Ireland’s newest sailing event combines a six-race inshore programme with the old Lambay route

Also setting the pace is Paul O’Higgins in the French-built JPK10.80 Rockabill VI

Also setting the pace is Paul O’Higgins in the French-built JPK10.80 Rockabill VI

 

Dave Kelly’s J109 Irish champion Storm returns to home waters this morning after the successful defence of its Scottish title to make the host club entry a weekend favourite in the hottest class of this morning’s Wave Regatta.

Howth Yacht Club is rolling out Ireland’s newest sailing event off Ireland’s Eye, where it has managed to amass a fleet of more than 150 yachts to make it Ireland’s biggest sailing event at the first attempt.

But more than the biggest, it might also be one of the smartest, too, as the new formula breathes life into one of Dublin’s oldest sailing fixtures; the annual Lambay Race, dating from 1899.

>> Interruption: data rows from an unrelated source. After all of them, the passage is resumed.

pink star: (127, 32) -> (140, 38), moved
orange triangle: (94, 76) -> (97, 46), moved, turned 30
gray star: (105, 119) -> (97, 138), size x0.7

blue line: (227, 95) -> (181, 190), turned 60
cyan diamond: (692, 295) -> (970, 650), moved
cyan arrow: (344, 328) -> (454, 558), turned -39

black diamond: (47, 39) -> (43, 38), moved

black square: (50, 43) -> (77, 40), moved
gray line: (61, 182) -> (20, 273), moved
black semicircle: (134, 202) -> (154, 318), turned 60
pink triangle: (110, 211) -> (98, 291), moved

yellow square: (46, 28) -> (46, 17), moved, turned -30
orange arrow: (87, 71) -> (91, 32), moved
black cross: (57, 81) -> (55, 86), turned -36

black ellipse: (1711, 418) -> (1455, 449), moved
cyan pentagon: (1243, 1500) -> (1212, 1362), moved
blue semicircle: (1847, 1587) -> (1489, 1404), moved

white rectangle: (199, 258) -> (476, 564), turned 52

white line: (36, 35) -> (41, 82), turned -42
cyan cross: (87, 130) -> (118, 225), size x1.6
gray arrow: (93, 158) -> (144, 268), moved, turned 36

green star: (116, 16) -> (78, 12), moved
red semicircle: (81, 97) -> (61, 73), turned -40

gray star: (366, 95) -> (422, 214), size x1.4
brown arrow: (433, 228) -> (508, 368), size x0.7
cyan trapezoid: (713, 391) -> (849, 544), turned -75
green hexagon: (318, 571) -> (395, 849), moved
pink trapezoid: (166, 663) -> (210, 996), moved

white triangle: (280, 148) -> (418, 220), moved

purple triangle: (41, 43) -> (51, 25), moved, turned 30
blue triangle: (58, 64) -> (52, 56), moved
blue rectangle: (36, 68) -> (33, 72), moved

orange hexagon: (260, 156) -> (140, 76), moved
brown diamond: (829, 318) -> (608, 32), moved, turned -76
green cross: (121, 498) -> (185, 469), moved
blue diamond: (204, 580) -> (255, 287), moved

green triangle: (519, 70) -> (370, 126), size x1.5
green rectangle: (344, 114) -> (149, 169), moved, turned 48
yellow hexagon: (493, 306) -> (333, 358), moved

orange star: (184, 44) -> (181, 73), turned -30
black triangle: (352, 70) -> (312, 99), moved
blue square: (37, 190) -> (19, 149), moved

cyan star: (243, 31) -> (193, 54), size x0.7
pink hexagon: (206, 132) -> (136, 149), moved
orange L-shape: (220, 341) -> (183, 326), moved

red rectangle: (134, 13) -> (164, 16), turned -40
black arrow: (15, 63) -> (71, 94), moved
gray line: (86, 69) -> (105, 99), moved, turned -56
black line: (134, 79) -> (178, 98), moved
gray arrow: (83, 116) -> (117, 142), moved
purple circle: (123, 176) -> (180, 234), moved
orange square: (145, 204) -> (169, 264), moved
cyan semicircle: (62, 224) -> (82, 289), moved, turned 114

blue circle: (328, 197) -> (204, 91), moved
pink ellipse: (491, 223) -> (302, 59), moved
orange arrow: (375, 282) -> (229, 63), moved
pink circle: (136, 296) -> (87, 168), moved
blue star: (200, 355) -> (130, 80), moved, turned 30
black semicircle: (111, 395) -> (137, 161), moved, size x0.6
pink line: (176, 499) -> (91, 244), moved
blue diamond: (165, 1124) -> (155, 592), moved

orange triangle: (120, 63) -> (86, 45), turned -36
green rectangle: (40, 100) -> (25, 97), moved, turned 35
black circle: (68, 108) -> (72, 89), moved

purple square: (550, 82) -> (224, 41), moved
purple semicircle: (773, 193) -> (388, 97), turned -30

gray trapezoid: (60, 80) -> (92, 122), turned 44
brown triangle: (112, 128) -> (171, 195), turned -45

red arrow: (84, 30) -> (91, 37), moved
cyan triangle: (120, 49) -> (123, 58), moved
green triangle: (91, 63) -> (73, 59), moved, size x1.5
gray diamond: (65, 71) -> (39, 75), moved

The bank holiday event manages to combine inshore and coastal racing that includes rounding the Dublin island as a key part of the event. The Lambay Race will have a 1½ times multiplier to add extra spice to the historic course.

Combining a six-race inshore programme with the Lambay route has been a popular decision that has produced a quality fleet across three ratings divisions, to the extent that the regatta is being touted as an “East Coast IRC Championships”.

Depth of quality is most evident in class one, where there are no fewer than nine J109s competing in a 17-boat entry. Kelly’s Storm may well be the shoo-in but depending on conditions – they’re expected to be light but the arrival of a sea breeze is greatly anticipated – the pecking order could well be upset. A leading contender in this regard is the Waterford Harbour A35 Fools Gold campaign, skippered by Rob McConnell. The Dunmore East yacht, a 2017 IRC Welsh Champion, is the only Irish entry for the IRC Europeans in Cowes from June 10th. Also setting the pace is this month’s J109 East Coast champion Juggerknot (Andrew Algeo) and his club mate Paul O’Higgins in the French-built JPK10.80 Rockabill VI.

In a 26-boat class two, again, if a sea breeze materialises, Ross McDonald’s X332 Quinox is a likely front-runner. The Howth helmsman won last weekend’s 1720 European Championships on his home waters but again he has to contend with at least four well-optimised Half Tonners, all from the host club.

Under-25 initiative

In another initiative, which also has its origins in Howth, Irish sailing has given the green light for a new under-25 age group national title to be awarded at next week’s J24 Irish Championships in Foynes. No fewer than seven under-25 teams are contesting the Shannon Estuary keelboat fixture.

As it prepares for September’s SB20 European Championships at the Royal Irish Yacht Club in September, Michael O’Connor’s Sinbin was the winner of the Irish class’s Northern championships at Strangford Lough last weekend. The Royal St George boat beat HYC’s Diana Kissane in Binn Eadair Racing while RIYC’s Gerry Dowling was third in Bad Kilcullen in the 14-boat fleet. Next up is the National Championships on June 29th at the National Yacht Club in Dún Laoghaire.

One month out from the start of the Golden Globe Race, Irish solo sailor Gregor McGuckin has announced a much-needed sponsor. Hanley Energy as headline sponsor guarantees McGuckin will be on the starting line in Les Sables d’Olonne on July 1st. The Dubliner will be the only Irish entrant in what will be a gruelling nine-month lap of the planet. If successful, he will be the first Irish person to sail alone, nonstop, around the world.